#### Task brief:
Below are the records; give again exactly the lines from the one containing "List every element" through the one containing "Give me the", leaving out pictures.

#### Records for the exercise:
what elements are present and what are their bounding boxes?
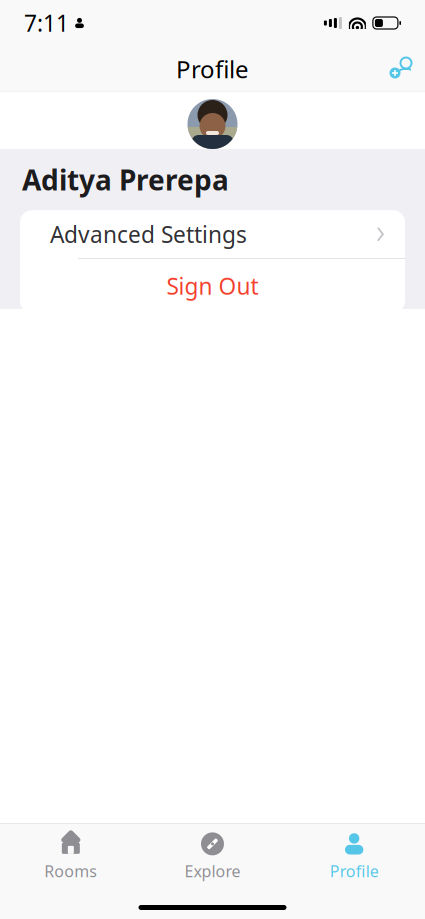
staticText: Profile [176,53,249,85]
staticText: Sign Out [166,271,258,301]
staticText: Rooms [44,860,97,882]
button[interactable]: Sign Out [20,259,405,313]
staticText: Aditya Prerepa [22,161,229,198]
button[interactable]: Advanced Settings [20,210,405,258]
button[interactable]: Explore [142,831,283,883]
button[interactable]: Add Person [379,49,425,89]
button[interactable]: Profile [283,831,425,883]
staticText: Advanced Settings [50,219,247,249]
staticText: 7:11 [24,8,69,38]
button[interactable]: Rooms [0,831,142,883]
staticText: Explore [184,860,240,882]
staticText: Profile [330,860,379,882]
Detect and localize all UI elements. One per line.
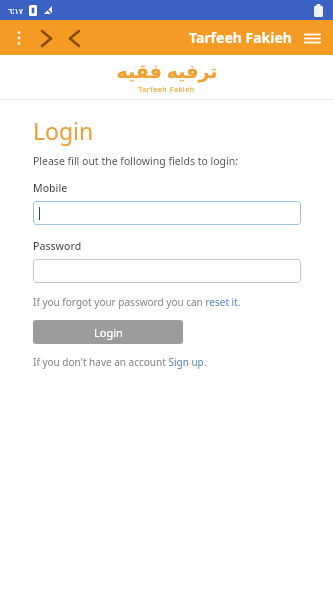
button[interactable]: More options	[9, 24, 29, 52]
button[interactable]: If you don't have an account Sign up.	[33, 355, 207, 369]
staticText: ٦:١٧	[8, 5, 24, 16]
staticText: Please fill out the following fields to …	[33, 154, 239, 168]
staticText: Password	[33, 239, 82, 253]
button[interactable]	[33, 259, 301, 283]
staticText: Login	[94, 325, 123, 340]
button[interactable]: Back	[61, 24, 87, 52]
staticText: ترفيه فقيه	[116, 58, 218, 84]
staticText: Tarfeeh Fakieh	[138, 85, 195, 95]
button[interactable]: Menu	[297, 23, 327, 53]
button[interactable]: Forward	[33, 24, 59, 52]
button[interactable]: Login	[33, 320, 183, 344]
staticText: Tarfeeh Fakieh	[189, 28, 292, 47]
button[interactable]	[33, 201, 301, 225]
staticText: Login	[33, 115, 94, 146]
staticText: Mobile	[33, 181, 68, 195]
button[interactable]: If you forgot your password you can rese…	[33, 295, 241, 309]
* * *
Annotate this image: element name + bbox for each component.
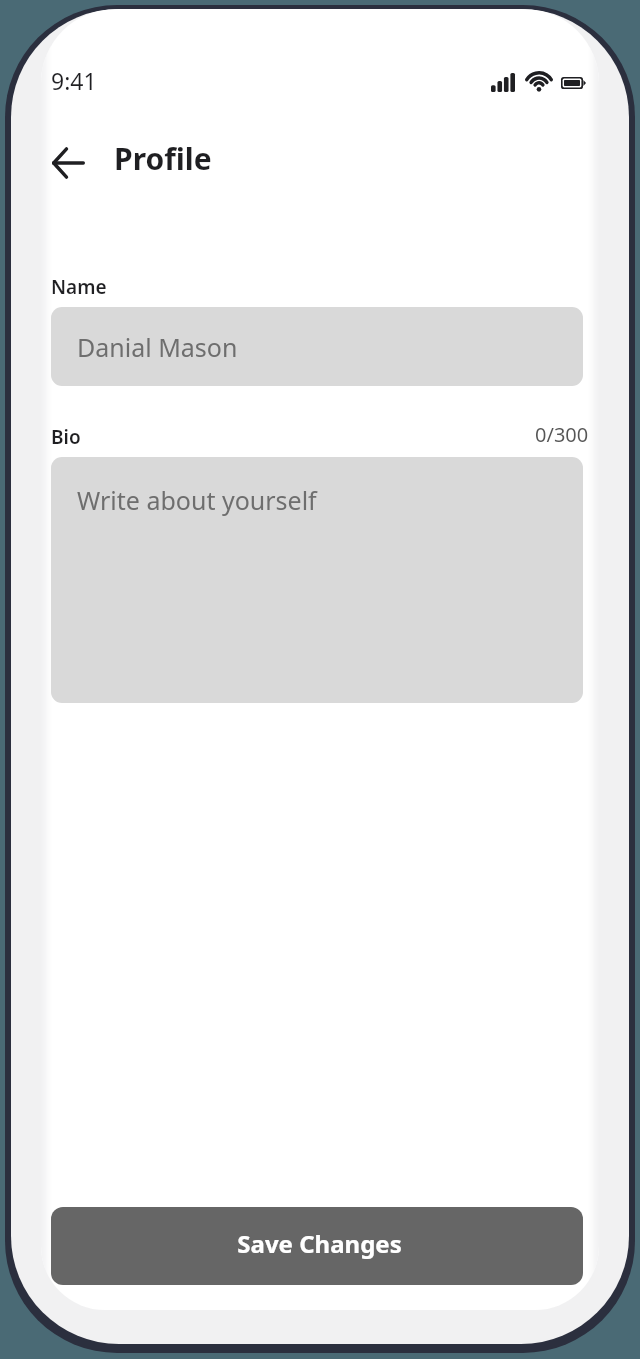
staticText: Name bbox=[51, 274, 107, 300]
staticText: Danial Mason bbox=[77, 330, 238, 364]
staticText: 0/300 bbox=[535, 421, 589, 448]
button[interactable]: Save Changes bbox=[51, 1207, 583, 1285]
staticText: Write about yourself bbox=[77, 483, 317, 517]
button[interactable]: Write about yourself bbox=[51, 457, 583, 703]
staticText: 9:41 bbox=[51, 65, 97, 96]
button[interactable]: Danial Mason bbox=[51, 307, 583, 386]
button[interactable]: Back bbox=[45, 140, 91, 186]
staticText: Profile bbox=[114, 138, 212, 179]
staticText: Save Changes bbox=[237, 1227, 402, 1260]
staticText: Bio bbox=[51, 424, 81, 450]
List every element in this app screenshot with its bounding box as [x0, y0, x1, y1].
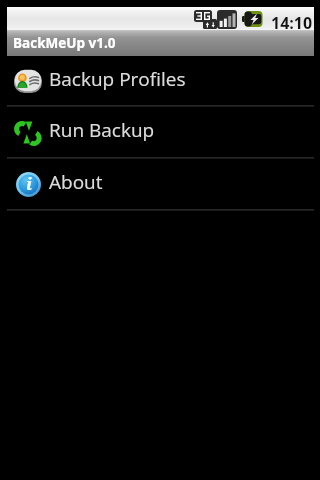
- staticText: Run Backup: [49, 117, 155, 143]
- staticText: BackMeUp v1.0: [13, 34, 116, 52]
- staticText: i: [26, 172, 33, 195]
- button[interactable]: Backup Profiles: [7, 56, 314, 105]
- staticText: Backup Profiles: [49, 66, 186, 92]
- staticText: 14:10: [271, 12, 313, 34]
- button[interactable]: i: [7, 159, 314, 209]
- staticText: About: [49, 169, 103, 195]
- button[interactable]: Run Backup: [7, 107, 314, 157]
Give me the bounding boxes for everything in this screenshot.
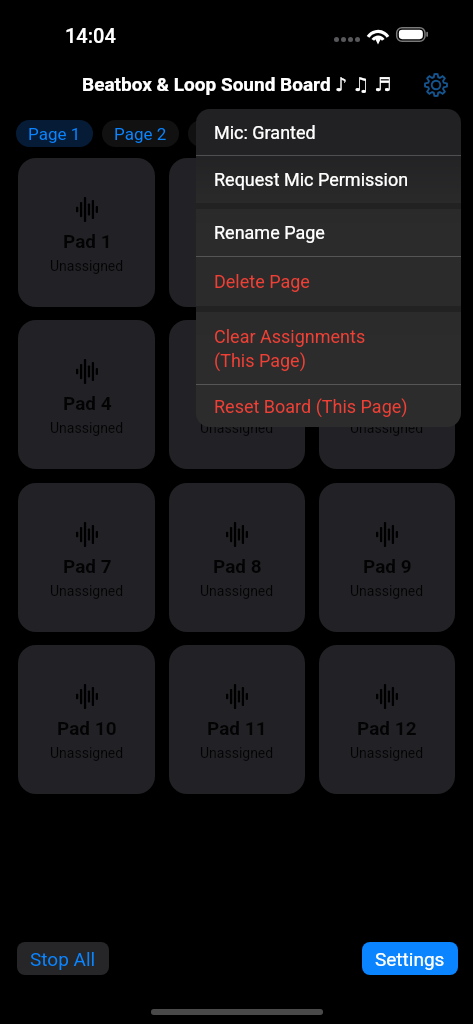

#### Reply to the task:
List every element in this app screenshot with its bounding box as [x0, y0, x1, y1].
- staticText: Run Backup: [49, 117, 155, 143]
- staticText: BackMeUp v1.0: [13, 34, 116, 52]
- staticText: i: [26, 172, 33, 195]
- button[interactable]: Backup Profiles: [7, 56, 314, 105]
- staticText: Backup Profiles: [49, 66, 186, 92]
- staticText: 14:10: [271, 12, 313, 34]
- button[interactable]: i: [7, 159, 314, 209]
- staticText: About: [49, 169, 103, 195]
- button[interactable]: Run Backup: [7, 107, 314, 157]
Give me the bounding boxes for everything in this screenshot.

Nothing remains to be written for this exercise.